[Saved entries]
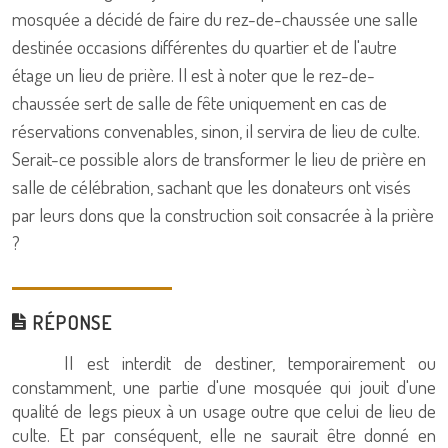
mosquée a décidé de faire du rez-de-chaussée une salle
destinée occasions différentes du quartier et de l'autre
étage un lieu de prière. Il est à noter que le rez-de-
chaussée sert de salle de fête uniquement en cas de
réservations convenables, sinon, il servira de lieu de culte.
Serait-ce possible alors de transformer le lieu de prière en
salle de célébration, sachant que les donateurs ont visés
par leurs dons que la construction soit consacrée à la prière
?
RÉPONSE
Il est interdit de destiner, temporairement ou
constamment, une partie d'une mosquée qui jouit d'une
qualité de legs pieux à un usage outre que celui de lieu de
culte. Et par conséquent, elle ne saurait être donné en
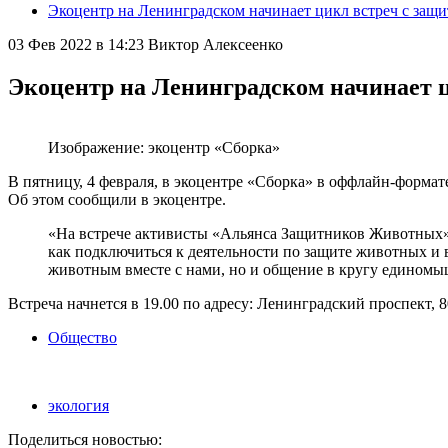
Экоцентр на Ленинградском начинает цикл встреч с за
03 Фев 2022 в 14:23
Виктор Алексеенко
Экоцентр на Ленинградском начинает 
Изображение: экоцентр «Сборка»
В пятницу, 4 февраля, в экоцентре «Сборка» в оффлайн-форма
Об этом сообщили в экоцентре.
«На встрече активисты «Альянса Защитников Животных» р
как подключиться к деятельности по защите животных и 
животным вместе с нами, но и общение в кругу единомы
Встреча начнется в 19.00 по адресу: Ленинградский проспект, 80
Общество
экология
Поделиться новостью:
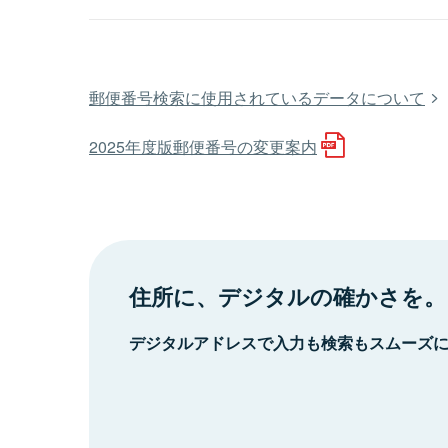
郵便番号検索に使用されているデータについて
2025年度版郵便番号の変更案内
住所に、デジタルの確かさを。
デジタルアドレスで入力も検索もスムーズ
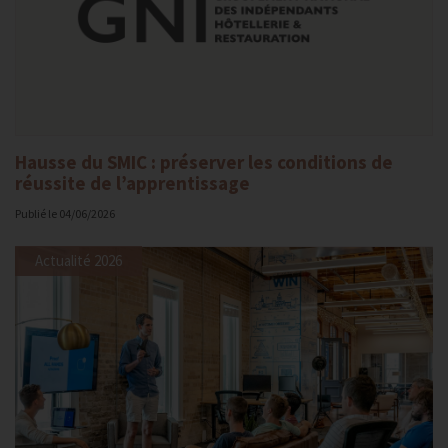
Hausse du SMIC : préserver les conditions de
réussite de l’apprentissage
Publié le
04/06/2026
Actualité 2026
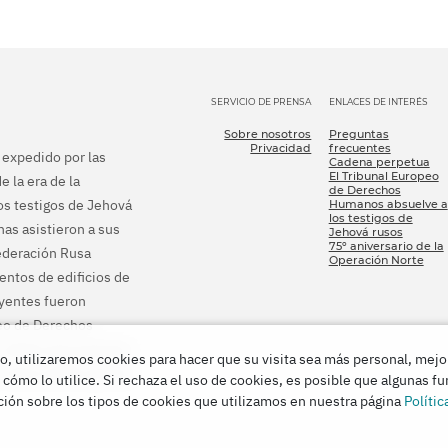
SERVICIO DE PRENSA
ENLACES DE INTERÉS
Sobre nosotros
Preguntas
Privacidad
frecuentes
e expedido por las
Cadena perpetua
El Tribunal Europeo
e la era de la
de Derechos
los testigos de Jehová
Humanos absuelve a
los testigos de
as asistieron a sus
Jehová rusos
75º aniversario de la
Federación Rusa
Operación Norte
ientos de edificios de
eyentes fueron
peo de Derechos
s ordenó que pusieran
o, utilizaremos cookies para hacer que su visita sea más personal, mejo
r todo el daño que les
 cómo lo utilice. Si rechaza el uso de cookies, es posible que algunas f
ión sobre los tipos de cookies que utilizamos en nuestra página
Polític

**Exercise brief:**
Above are the records; print them all exactly and keep the pictures out.

**Output:**
mosquée a décidé de faire du rez-de-chaussée une salle
destinée occasions différentes du quartier et de l'autre
étage un lieu de prière. Il est à noter que le rez-de-
chaussée sert de salle de fête uniquement en cas de
réservations convenables, sinon, il servira de lieu de culte.
Serait-ce possible alors de transformer le lieu de prière en
salle de célébration, sachant que les donateurs ont visés
par leurs dons que la construction soit consacrée à la prière
?
RÉPONSE
Il est interdit de destiner, temporairement ou
constamment, une partie d'une mosquée qui jouit d'une
qualité de legs pieux à un usage outre que celui de lieu de
culte. Et par conséquent, elle ne saurait être donné en
Экоцентр на Ленинградском начинает цикл встреч с за
03 Фев 2022 в 14:23
Виктор Алексеенко
Экоцентр на Ленинградском начинает 
Изображение: экоцентр «Сборка»
В пятницу, 4 февраля, в экоцентре «Сборка» в оффлайн-форма
Об этом сообщили в экоцентре.
«На встрече активисты «Альянса Защитников Животных» р
как подключиться к деятельности по защите животных и 
животным вместе с нами, но и общение в кругу единомы
Встреча начнется в 19.00 по адресу: Ленинградский проспект, 80
Общество
экология
Поделиться новостью:
郵便番号検索に使用されているデータについて
2025年度版郵便番号の変更案内
住所に、デジタルの確かさを。
デジタルアドレスで入力も検索もスムーズ
Hausse du SMIC : préserver les conditions de
réussite de l’apprentissage
Publié le
04/06/2026
Actualité 2026
SERVICIO DE PRENSA
ENLACES DE INTERÉS
Sobre nosotros
Preguntas
Privacidad
frecuentes
e expedido por las
Cadena perpetua
El Tribunal Europeo
e la era de la
de Derechos
los testigos de Jehová
Humanos absuelve a
los testigos de
as asistieron a sus
Jehová rusos
75º aniversario de la
Federación Rusa
Operación Norte
ientos de edificios de
eyentes fueron
peo de Derechos
s ordenó que pusieran
o, utilizaremos cookies para hacer que su visita sea más personal, mejo
r todo el daño que les
 cómo lo utilice. Si rechaza el uso de cookies, es posible que algunas f
ión sobre los tipos de cookies que utilizamos en nuestra página
Polític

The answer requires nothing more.